Sometimes seeing things differently does not mean one person is correct and the other person is incorrect.
Boolean operations between solids in 3D space are well defined. However there is ambiguity as to how to define Boolean operations between solids and open surfaces in 3D space. The interpretations of both @encephalon and @pascal / @Helvetosaur are reasonable.
Encephalon’s interpretation is consistent with assuming an open surface is the result of shrinking a solid to zero thickness. With this interpretation the results of Boolean operations between a surface and a solid should be the same as limit as the thickness of one solid goes to zero of Boolean operations between two solids. With this interpretation the expected result of a Boolean difference operation is:
Pascal’s and Helvetosaur’s interpretation is a bit more complicated. It is consistent with assuming the surface is considered as part of the surface of a larger solid. The interior of that solid is defined by the normal direction of the surface, and the assumed solid contains a portion of the input solid. With this interpretation the expected result of of a Boolean difference operation is:
The first interpretation is the more obvious one to me but introduces a complication for Boolean unions which I’ll discuss in another post. The second interpretation may be obtained by a simple extension of the algorithm for Boolean operations between solids.

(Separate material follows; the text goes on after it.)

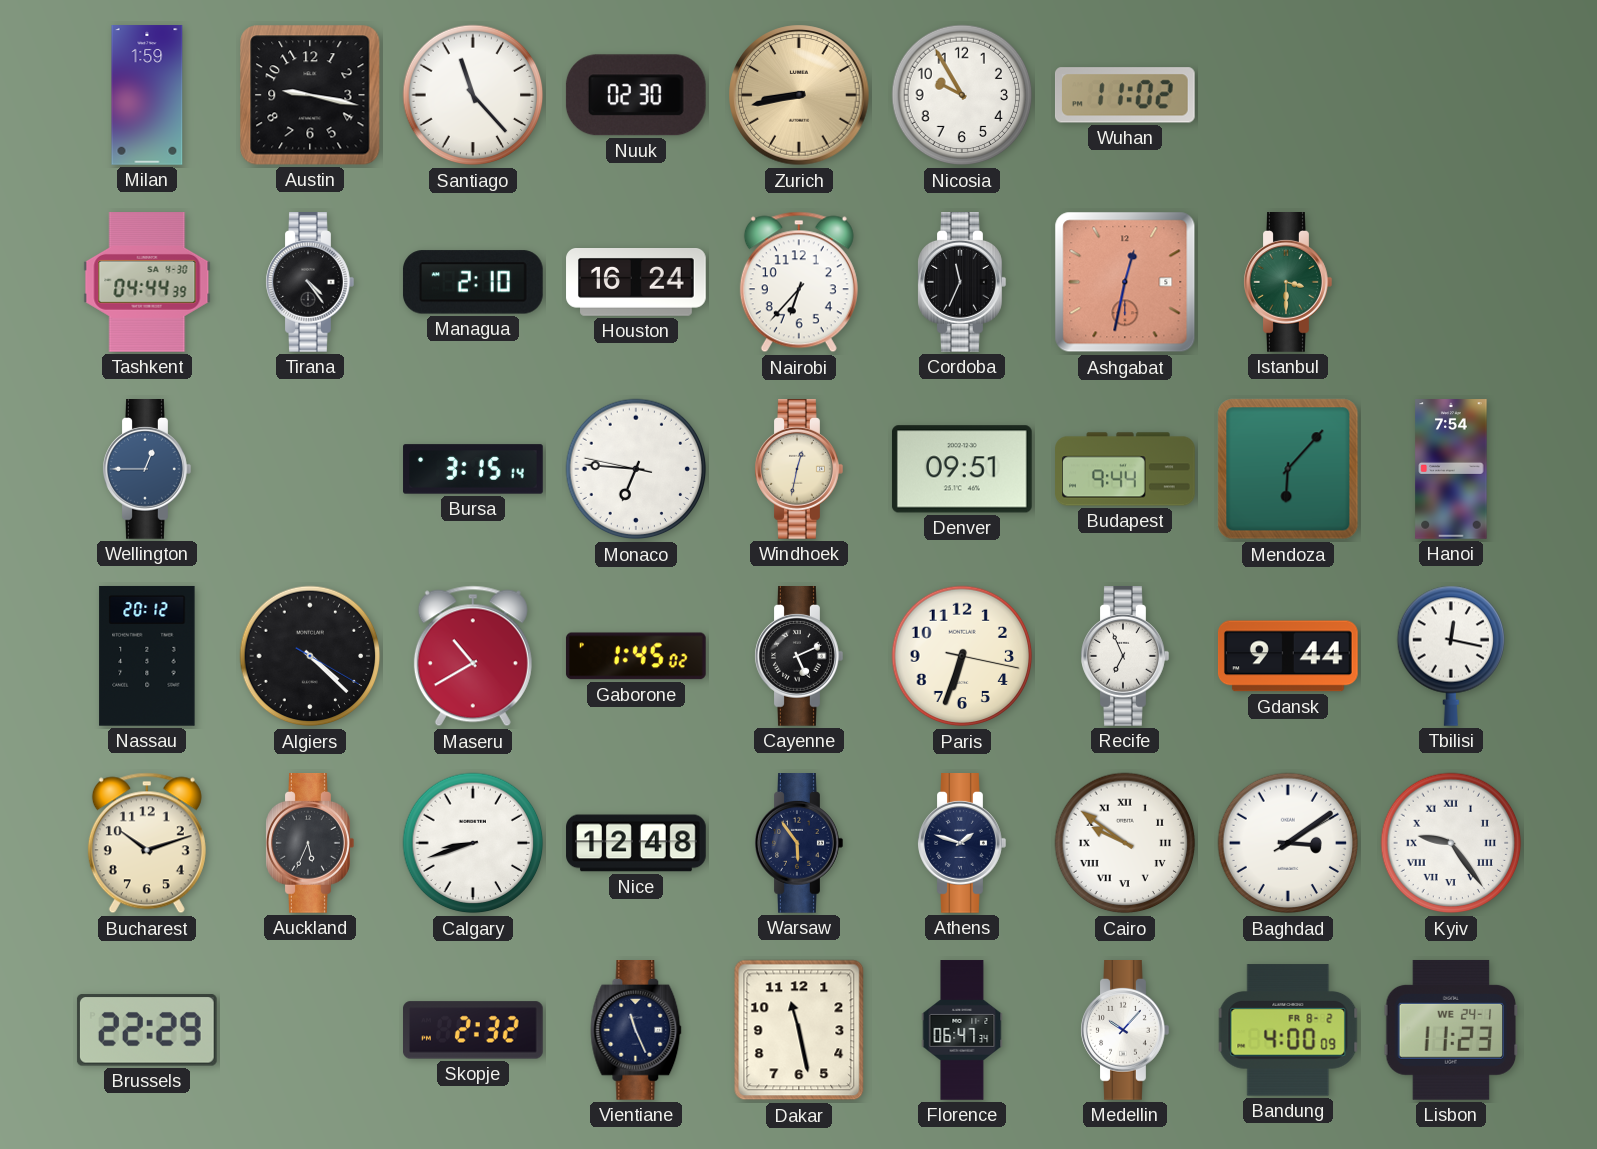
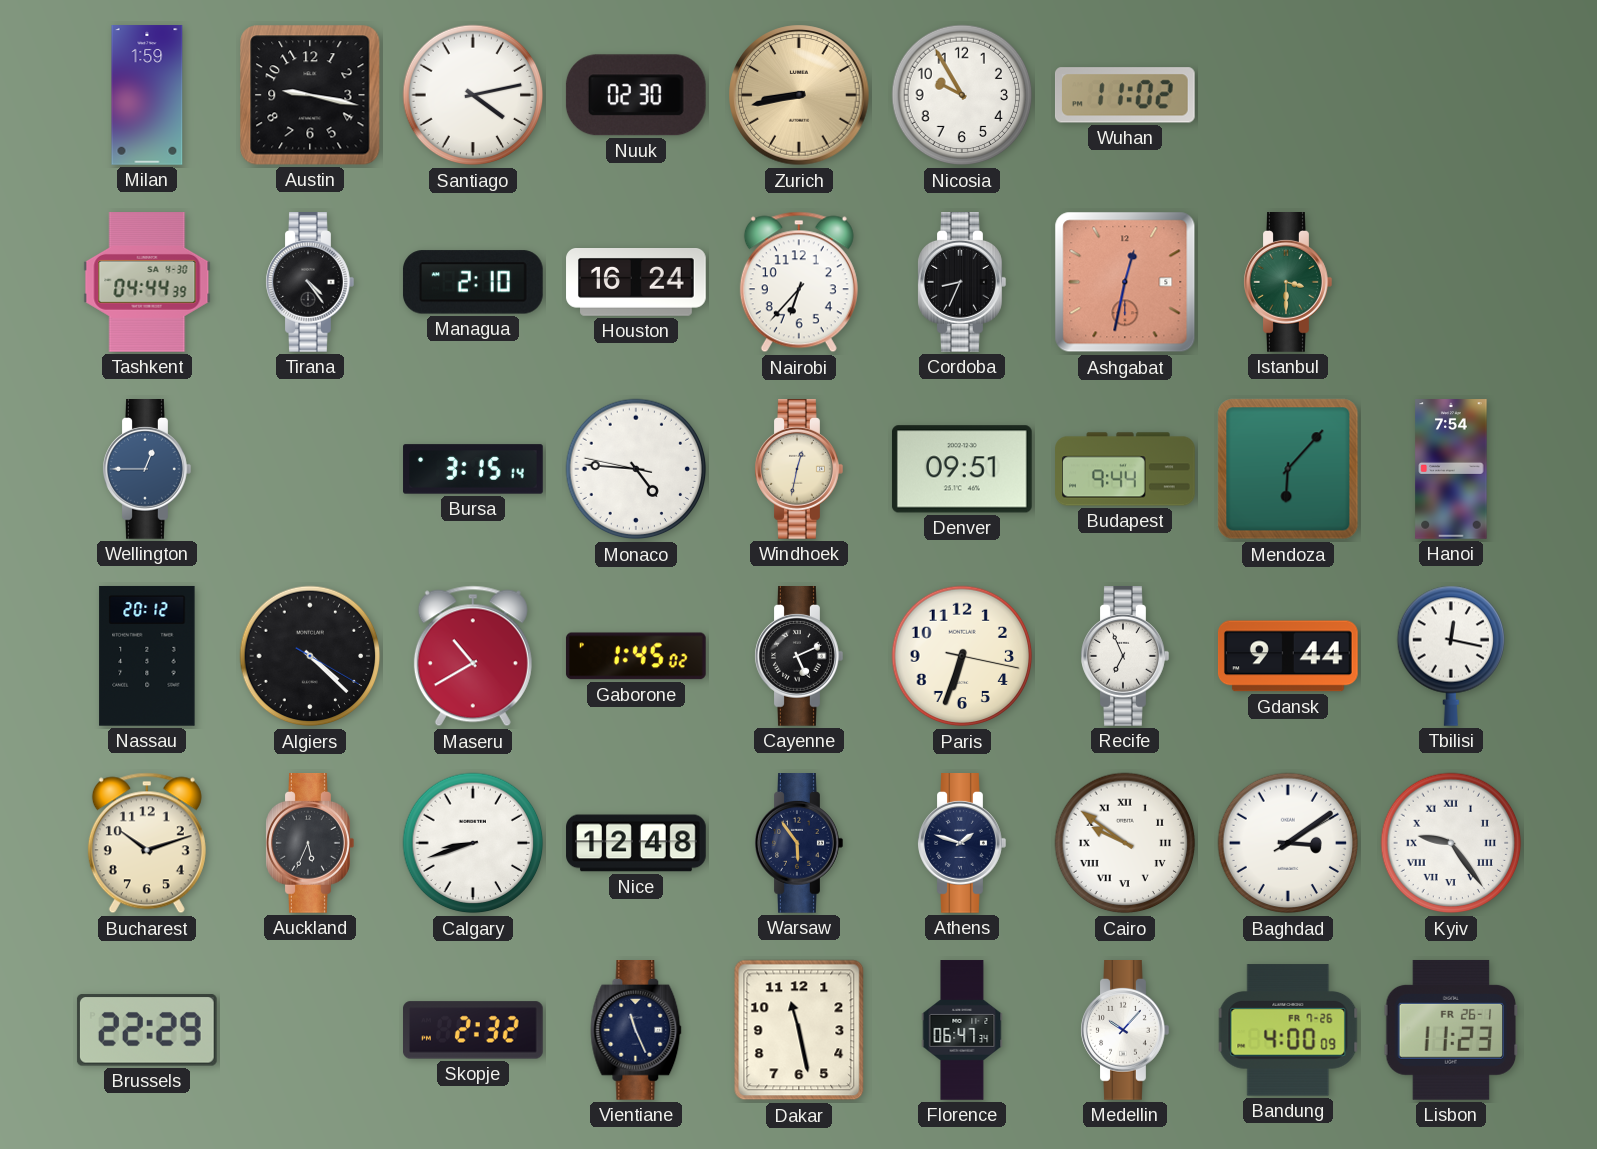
Santiago: 11:23 -> 4:13
Cordoba: 11:34 -> 8:34
Monaco: 6:45 -> 4:45
Bandung date: FR 8-2 -> FR 7-26
Lisbon date: WE 24-1 -> FR 26-1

The first interpretation (encehalon’s) of Boolean operations between a surface and a solid results in a non-manifold object when used for a Boolean union. Non-manifold objects are best avoided in Rhino when possible.
The two interpretations also have different results when used for Boolean intersection. The first results in a surface, and the second results in a closed volume. Both are valid objects in Rhino without complications.
As I said in the previous post neither interpretation is inherently “right” or “wrong”. Both are valid. The first one is more obvious to me as an observer, but if I had written code for operations between solids and then wanted to extend it to operations between solids and surface the second would be my choice.
I love above example regarding boolean operations and open polysurfaces: _booleanDifference
from black polysurface, subtract with violett polysurface
4 different combination of normals and therefor results…
for basic user I think the advice is to use _trim and _split for open (poly)surfaces and to use boolean operations only on closed (Poly)Surfaces
for advanced users I really love, that rhino allows operations, especially _booleanDifference for open surfaces.
I use it a lot, especially instead of trim and join to be faster. Please keep this feature.
If somebody uses booleanIntersect and booleanSplit on a combination of open and closed Breps - please give a use-case and explanation
Well, if something like this is going to happen, it would probably be good if there was an option inside/outside, or two different commands. If only one of the two is implemented, I’m sure someone will ask for the other right away…
99.9% of my use of BooleanSplit is splitting closed objects with an open surface - to keep the results closed, obviously. Then I can just decide which part to throw away, if any. I use this procedure very often. I also use Wirecut the same way, always with KeepAll and then choosing which part to delete.
@pascal thinking about it once more and to further clear up the thoughts →
boolean difference should not add any surface but only subtract.
what it currently does on a single open surface is similar to what the command boss does where the result is intentionally, using boolean difference i can not say that adding more surface is in anyone’s interest.
why not call it boolean trim then. or hey make it easy keep it simple, call it boolean difference, in the software i used above the options on closed, open, single or whatever surfaces you throw at, are the following
nr 1 does the trick, but it leaves the rest marked grey behind. both surfaces are open so why would it not work like in case nr 2 where two closed polysurfaces interact?
CurveBoolean just works without complaining, though the process is a bit more involving due to having to select which parts, which in this case is usually an advantage but one could argue if the result shown below is wished that it should not also just work like a boolean difference.
i wonder how good old George would think about all that…
i certainly agree though it also has a lot to do with which thoughts one associates with it, something which progressively can equalise the view of everybody i assume, also it makes great sense to discuss what the usual function should look like, expecting results which are intuitive and consistent while ideally not necessarily having 5 different commands doing similar to same jobs.
The rules for how booleans work on open objects are pretty clear and simple, you just need to be aware of the normal directions. Trying to add a bunch more rules to their behavior is not going to make them more predictable.
As the other jim is always saying, booleans are just shortcuts for splitting and trimming. If the results seem ambiguous, don’t use them, who cares?